MIT Science Fiction Society

84 Massachusetts Avenue

Cambridge, MA 02139

MITSFS Meeting Minutes

Friday, February 15, 2002

MITSFS meeting called to order, 1700 SST, Jade Wang, President and Skinner, presiding. Ed Keyes is the very much colder Onseck.

Minutes read, complete with a large smiley-face visual aid.

Motion: Commend last week's minutes as enthusiastically something-something. Passes 2-0-many hearts+Spehn.

The ispell program corrected the spelling of ``noseface''.


Committee Reports

Pseudo-Plantcomm: Apparently the side radiators can blow warm air, although the central one only blows cold air.

Jamie attempts to lift a box of SNF onto the ZGT.

Chronicomm: SNF #0 is now copied and stapled and stuff. We're looking for a cheaper color copy place for #1.

Jadecomm: She was accepted to Stanford, yay! A discussion of visiting colleges and whether they reimburse you for travel expenses.

Andy volunteers to be a new prentice. The cloud of doom wafts over and takes position over his head.

Pianocomm: We got a prentice! His name is a Norman word meaning a depression by a hill (Clough, pronounced Clef).

A discussion of how Jamie's Russian/Polish Jewish family ended up with ``Morris''. Morrisovich?

Jade invites everyone to a celebration dinner. Unfortunately a Guild game starts tonight.

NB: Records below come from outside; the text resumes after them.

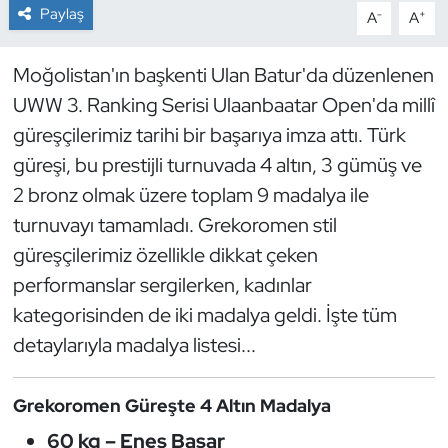
Paylaş
-
+
A
A
Dans Sporları
Moğolistan'ın başkenti Ulan Batur'da düzenlenen
Dövüş Sanatı
UWW 3. Ranking Serisi Ulaanbaatar Open'da millî
güreşçilerimiz tarihi bir başarıya imza attı. Türk
E-Spor
güreşi, bu prestijli turnuvada 4 altın, 3 gümüş ve
2 bronz olmak üzere toplam 9 madalya ile
Eskrim
turnuvayı tamamladı. Grekoromen stil
Futbol
güreşçilerimiz özellikle dikkat çeken
performanslar sergilerken, kadınlar
Futsal
kategorisinden de iki madalya geldi. İşte tüm
detaylarıyla madalya listesi...
Genel
Golf
Grekoromen Güreşte 4 Altın Madalya
60 kg – Enes Başar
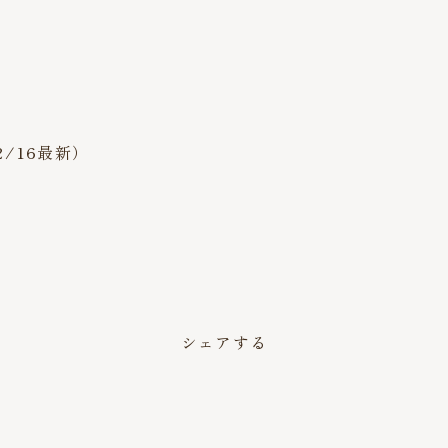
/16最新）
。
シェアする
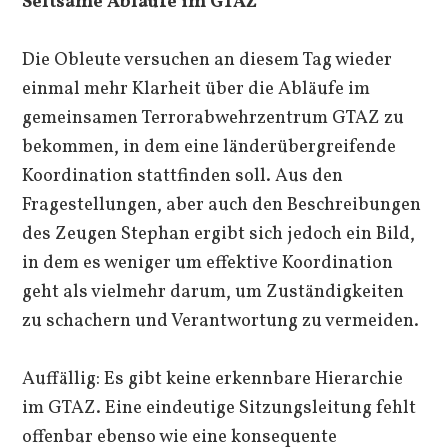
Seltsame Abläufe im GTAZ
Die Obleute versuchen an diesem Tag wieder
einmal mehr Klarheit über die Abläufe im
gemeinsamen Terrorabwehrzentrum GTAZ zu
bekommen, in dem eine länderübergreifende
Koordination stattfinden soll. Aus den
Fragestellungen, aber auch den Beschreibungen
des Zeugen Stephan ergibt sich jedoch ein Bild,
in dem es weniger um effektive Koordination
geht als vielmehr darum, um Zuständigkeiten
zu schachern und Verantwortung zu vermeiden.
Auffällig: Es gibt keine erkennbare Hierarchie
im GTAZ. Eine eindeutige Sitzungsleitung fehlt
offenbar ebenso wie eine konsequente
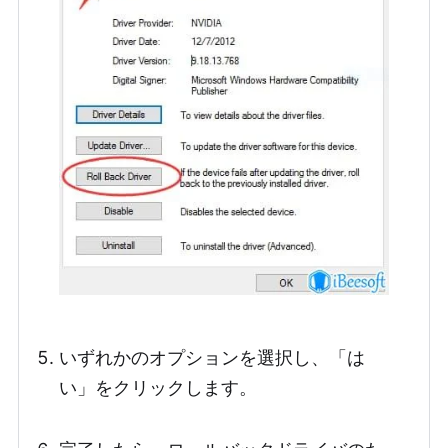
いずれかのオプションを選択し、「は
い」をクリックします。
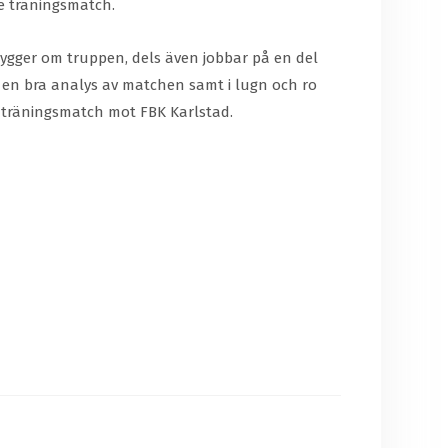
je träningsmatch.
 bygger om truppen, dels även jobbar på en del
gör en bra analys av matchen samt i lugn och ro
 träningsmatch mot FBK Karlstad.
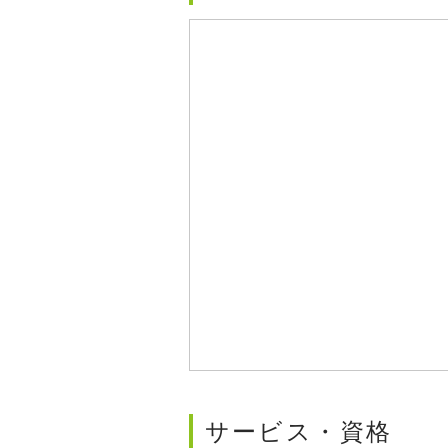
サービス・資格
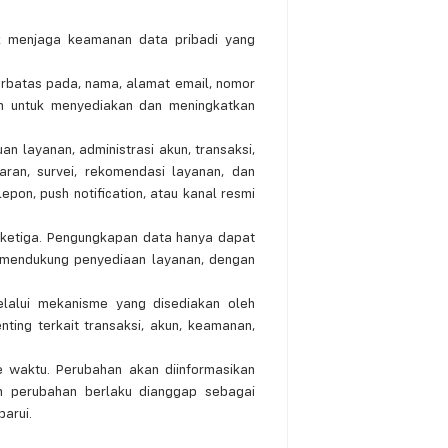
k menjaga keamanan data pribadi yang
erbatas pada, nama, alamat email, nomor
kan untuk menyediakan dan meningkatkan
 layanan, administrasi akun, transaksi,
aran, survei, rekomendasi layanan, dan
pon, push notification, atau kanal resmi
 ketiga. Pengungkapan data hanya dapat
k mendukung penyediaan layanan, dengan
lalui mekanisme yang disediakan oleh
ing terkait transaksi, akun, keamanan,
e waktu. Perubahan akan diinformasikan
ah perubahan berlaku dianggap sebagai
barui.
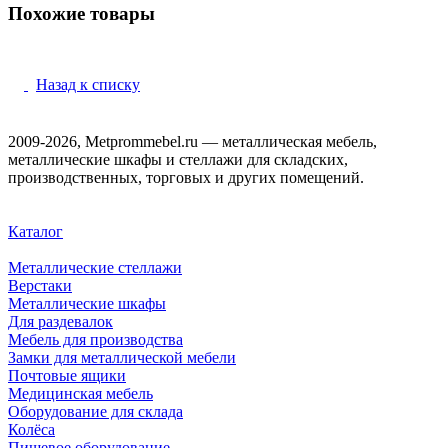
Похожие товары
Назад к списку
2009-2026, Metprommebel.ru — металлическая мебель,
металлические шкафы и стеллажи для складских,
производственных, торговых и других помещений.
Каталог
Металлические стеллажи
Верстаки
Металлические шкафы
Для раздевалок
Мебель для производства
Замки для металлической мебели
Почтовые ящики
Медицинская мебель
Оборудование для склада
Колёса
Пищевое оборудование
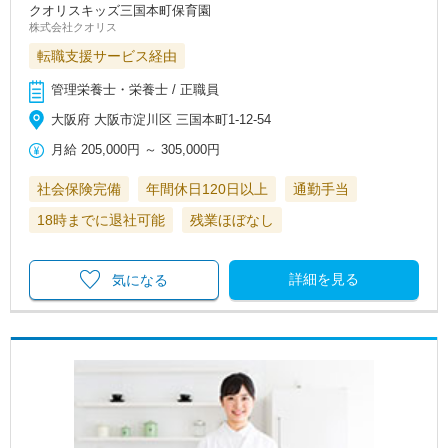
クオリスキッズ三国本町保育園
株式会社クオリス
転職支援サービス経由
管理栄養士・栄養士 / 正職員
大阪府 大阪市淀川区 三国本町1-12‐54
月給
205,000円
～
305,000円
社会保険完備
年間休日120日以上
通勤手当
18時までに退社可能
残業ほぼなし
詳細を見る
気になる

Mobcomm: By mistake more than intention, we got both the British and American editions of the same book. They have the same page count but a 50% difference in bulk... I guess those Brits have different trees to make paper from.

There are retroactive cliches in Memory, Sorrow, and Thorn. That is, the ending ruined the earlier cool parts of the book.

A discussion of ``plot coupons''. The usual structure of trilogies. Prophecies and whether trying to follow them actually works.

Jamie proceeds to spoil the ending of Lord of the Rings for John. [Jamie] ``Read the bloody books, dude!''

Mobcomm$_{n+1}$: We missed a Lackey book last week.

A discussion of why profile shots of people on magazine covers always face to the right.


New Business

Jade goes to find something to destroy with the gavel.

Did our outside bank report get turned in?

BING! BING! The little banana guy falls down, maybe from the gavel shock wave. [Jamie] ``And the suction cup can be on top of the ball if you like, so they can mind-meld.''

John reads an interesting cover blurb into the minutes. ``A child and a dead cosmonaut, joined in the brain of a giant whale!'' This is from The Jonah Kit.

We got a deactivation sticker in the mail.

There are some new spaces on tables where computers and stuff used to be. Phys Plant may or may not have just trashed the stuff in the hall, but that's okay.


Old Business

The bulletin board is momentarily completely clean, except for the thermometer. [Jade] ``What does it read?'' [John] ``Robert Jordan, mostly.''

The reserve paperback bubble has propagated farther.


Future Business

We need to get some envelopes for SNF.

Jamie finds some planet identification posters in the stationary drawer. There is a discussion of where to post them: inside or outside or outside facing inside. We are missing Pluto.

Someone should remind John to bring his digital recorder.

It is reported that boring everyday birds are called LBB's by bird-watchers: little brown bastards. Sparrows and stuff, that is.


We have a future.

Jade contemplates the depressing candy hearts put out by ``The only consistent feature of all your dissatisfying relationships is you.''

Jamie starts trashing stuff out of the WTF? box.

Motion: Have come up with something depressing involving mixing chocolate and bananas together... apparently the combination is bitter. Passes 8-0-1+Spehn.

Meeting adjourned, 1740 SST, no sorry, 1750 SST.